Connecticut released data Thursday for the first time showing the race of people subjected to police use of force, a reporting practice that many states are beginning to adopt in the wake of nationwide calls for more police accountability.
The data from 2019 and 2020 appeared to show Connecticut police used force on Black people at disproportionate rates compared with white people, but the analysts who released the data cautioned that there were limitations in the reporting, saying it was “insufficient” and could not be used for a comprehensive assessment.
The state is just the second in the country, after New Jersey, to publicly report statewide police use-of-force data, officials said. Several other states have passed similar requirements in recent years and will soon be reporting their results. The changes have come in response to fatal shootings and other uses of force by police officers against Black people that sparked outrage and protests across the country.

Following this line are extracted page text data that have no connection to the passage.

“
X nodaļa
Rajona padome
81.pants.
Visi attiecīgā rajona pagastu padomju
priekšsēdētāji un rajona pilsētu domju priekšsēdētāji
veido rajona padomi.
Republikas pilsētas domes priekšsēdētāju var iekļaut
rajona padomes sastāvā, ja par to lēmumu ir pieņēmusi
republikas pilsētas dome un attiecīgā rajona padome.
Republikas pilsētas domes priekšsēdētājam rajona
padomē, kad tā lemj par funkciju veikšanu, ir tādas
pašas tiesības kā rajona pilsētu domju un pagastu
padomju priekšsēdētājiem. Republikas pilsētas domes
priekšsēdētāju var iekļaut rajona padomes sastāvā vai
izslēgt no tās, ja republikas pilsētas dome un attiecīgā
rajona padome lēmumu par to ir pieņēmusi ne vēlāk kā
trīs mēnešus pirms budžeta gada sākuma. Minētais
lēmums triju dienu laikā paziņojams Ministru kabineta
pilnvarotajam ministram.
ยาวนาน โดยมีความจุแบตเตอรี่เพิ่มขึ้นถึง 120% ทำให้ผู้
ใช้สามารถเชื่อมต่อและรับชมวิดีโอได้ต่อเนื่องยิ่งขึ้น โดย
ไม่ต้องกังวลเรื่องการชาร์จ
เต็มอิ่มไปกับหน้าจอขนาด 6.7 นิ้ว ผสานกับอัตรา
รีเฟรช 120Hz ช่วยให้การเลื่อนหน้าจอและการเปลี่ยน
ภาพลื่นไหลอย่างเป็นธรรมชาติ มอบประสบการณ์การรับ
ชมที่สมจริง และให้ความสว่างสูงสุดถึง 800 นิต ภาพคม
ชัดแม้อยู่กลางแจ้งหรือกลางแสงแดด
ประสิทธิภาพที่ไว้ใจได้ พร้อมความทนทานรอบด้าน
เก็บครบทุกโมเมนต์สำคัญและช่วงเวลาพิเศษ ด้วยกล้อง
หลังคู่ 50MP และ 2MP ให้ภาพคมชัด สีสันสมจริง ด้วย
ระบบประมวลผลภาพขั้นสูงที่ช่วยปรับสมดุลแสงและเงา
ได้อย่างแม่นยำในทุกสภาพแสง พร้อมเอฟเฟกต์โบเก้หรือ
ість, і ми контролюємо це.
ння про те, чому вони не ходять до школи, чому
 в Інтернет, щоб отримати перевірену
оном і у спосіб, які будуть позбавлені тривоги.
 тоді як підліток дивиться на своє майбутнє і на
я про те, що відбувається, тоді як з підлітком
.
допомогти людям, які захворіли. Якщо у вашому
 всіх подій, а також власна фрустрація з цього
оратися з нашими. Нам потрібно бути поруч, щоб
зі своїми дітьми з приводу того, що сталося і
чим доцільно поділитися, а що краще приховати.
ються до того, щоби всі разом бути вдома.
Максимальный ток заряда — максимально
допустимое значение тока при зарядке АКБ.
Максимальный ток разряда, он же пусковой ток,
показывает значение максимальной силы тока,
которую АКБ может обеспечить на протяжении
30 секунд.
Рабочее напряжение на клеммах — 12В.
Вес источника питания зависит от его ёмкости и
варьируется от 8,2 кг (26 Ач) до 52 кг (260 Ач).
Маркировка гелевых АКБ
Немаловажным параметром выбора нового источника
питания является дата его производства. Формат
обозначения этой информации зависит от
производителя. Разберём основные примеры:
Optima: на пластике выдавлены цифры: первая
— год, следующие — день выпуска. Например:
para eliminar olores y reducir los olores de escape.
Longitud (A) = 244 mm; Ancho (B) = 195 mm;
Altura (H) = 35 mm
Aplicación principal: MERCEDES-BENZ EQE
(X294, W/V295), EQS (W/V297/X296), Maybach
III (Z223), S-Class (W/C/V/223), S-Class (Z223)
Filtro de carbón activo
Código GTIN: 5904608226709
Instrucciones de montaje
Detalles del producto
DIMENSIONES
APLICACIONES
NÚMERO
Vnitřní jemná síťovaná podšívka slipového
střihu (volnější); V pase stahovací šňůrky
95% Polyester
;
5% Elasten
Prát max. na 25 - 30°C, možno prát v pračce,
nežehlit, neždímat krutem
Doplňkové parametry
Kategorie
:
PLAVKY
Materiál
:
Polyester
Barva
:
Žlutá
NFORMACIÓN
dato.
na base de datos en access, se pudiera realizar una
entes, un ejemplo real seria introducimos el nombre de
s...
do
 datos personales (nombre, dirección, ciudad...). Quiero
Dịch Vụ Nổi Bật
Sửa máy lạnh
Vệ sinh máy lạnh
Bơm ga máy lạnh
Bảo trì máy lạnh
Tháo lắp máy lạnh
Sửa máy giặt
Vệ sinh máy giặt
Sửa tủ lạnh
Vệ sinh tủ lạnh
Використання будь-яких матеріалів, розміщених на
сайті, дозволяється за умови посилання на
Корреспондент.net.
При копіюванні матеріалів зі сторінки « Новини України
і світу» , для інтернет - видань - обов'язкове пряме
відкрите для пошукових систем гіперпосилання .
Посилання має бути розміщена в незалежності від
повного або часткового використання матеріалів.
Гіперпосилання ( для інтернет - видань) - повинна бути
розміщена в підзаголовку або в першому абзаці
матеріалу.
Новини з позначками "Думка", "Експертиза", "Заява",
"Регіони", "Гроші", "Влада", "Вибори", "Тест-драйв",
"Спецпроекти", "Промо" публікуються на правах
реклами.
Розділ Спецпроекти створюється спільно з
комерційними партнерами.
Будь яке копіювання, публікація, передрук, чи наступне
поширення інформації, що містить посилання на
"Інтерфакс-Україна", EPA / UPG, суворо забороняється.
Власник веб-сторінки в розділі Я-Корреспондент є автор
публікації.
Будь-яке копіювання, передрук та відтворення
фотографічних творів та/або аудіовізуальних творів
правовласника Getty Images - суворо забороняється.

Several cities in the U.S., including New York, have been reporting use-of-force data for years. The FBI has been gathering data nationally but has not yet released the raw data or analyses.
The Connecticut report said that of the more than 1,300 people reported to have been subjected to police use of force in 2019 and 2020, 38% were Black, 33% were white and 20% were Hispanic.
The Connecticut population is 13% Black, 65% non-Hispanic white and 18% Hispanic, according to U.S. Census data.
Analysts and police officials said comparing use of force data to the Census data was neither valid nor fair for a host of reasons.
The bulk of use of force reports came from police departments in the state's largest cities, which have much higher minority populations, said analysts in the report by the Institute for Municipal and Regional Policy at the University of Connecticut.
Ken Barone, associate director of the institute, said it may be better to compare the use-of-force data with arrest data. In 2019 and 2020, about 34% of people arrested in Connecticut were Black, 44% were white and 21% were Hispanic. The number of use-of-force incidents was just 1% of the number of arrests.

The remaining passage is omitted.